Enterprise software program maker Atlassian on Wednesday known as instant consideration to a significant security defect in its Confluence Data Middle and Server merchandise and warned that the problem has already been exploited as zero-day within the wild.
An pressing advisory from Atlassian confirms that “a handful of consumers” had been hit by exploits focusing on a remotely exploitable flaw in Confluence Data Middle and Server cases.
“Atlassian has been made conscious of a problem reported by a handful of consumers the place exterior attackers might have exploited a beforehand unknown vulnerability in publicly accessible Confluence Data Middle and Server cases to create unauthorized Confluence administrator accounts and entry Confluence cases,” the Australian firm stated.
The vulnerability, tracked as CVE-2023-22515, is described as a remotely exploitable privilege escalation problem affecting on-prem cases of Confluence Server and Confluence Data Middle.
“Cases on the general public web are notably in danger, as this vulnerability is exploitable anonymously,” Atlassian warned. “If an occasion has already been compromised, upgrading won’t take away the compromise.”
The corporate stated Atlassian Cloud websites will not be weak to this problem.
Safety vendor Rapid7 is underscoring the urgency for companies to use accessible patches and mitigations.
“Atlassian’s advisory implies that the vulnerability is remotely exploitable, which is usually extra according to an authentication bypass or distant code execution chain than a privilege escalation problem by itself,” Rapid7’s Caitlin Condon stated.
Atlassian has printed an FAQ urging enterprise customers to right away examine all affected Confluence cases for the next indicators of compromise:
- Sudden members of the confluence-administrator group
- Sudden newly created consumer accounts
- Requests to /setup/*.motion in community entry logs
- Presence of /setup/setupadministrator.motion in an exception message in atlassian-confluence-security.log within the Confluence house listing
“Whether it is decided that your occasion has been compromised, our recommendation is to right away shut down and disconnect the server from the community/Web.
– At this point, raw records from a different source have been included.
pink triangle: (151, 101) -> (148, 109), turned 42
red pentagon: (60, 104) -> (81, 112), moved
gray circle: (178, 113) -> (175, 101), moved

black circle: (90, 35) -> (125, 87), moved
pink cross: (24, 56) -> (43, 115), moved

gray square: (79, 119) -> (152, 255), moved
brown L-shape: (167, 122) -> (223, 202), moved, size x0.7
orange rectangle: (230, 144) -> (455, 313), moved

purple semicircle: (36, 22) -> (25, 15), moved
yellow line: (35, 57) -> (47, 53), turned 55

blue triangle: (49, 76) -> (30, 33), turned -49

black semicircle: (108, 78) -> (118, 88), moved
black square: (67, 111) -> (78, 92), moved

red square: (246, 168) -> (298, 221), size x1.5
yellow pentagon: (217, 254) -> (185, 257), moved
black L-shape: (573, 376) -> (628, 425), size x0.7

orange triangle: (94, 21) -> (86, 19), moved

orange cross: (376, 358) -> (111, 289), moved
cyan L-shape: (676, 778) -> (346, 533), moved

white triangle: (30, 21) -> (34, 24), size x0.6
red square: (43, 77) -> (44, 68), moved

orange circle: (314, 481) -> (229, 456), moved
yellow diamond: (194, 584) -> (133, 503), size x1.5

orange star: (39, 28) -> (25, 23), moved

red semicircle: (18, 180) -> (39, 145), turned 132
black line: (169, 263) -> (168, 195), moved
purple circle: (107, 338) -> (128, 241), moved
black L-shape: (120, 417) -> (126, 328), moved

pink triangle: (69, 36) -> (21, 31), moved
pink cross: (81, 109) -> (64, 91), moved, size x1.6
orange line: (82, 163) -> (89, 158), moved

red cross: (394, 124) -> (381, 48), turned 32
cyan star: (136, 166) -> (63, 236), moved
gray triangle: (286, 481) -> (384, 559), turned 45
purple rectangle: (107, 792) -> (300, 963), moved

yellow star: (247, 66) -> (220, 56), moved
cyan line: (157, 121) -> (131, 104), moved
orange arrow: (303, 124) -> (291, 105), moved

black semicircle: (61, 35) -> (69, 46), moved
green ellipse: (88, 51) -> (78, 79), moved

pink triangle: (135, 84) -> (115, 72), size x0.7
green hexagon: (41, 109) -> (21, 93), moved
Additionally, it’s possible you’ll wish to instantly shut down another methods which probably share a consumer base or have widespread username/password mixtures with the compromised system,” Atlassian added.
Safety issues in Atlassian’s software program merchandise have been focused up to now by each cybercriminal and state-sponsored risk actors. In CISA’s KEV (Recognized Exploited Vulnerabilities) catalog, there are six distinct Confluence vulnerabilities marked for pressing consideration.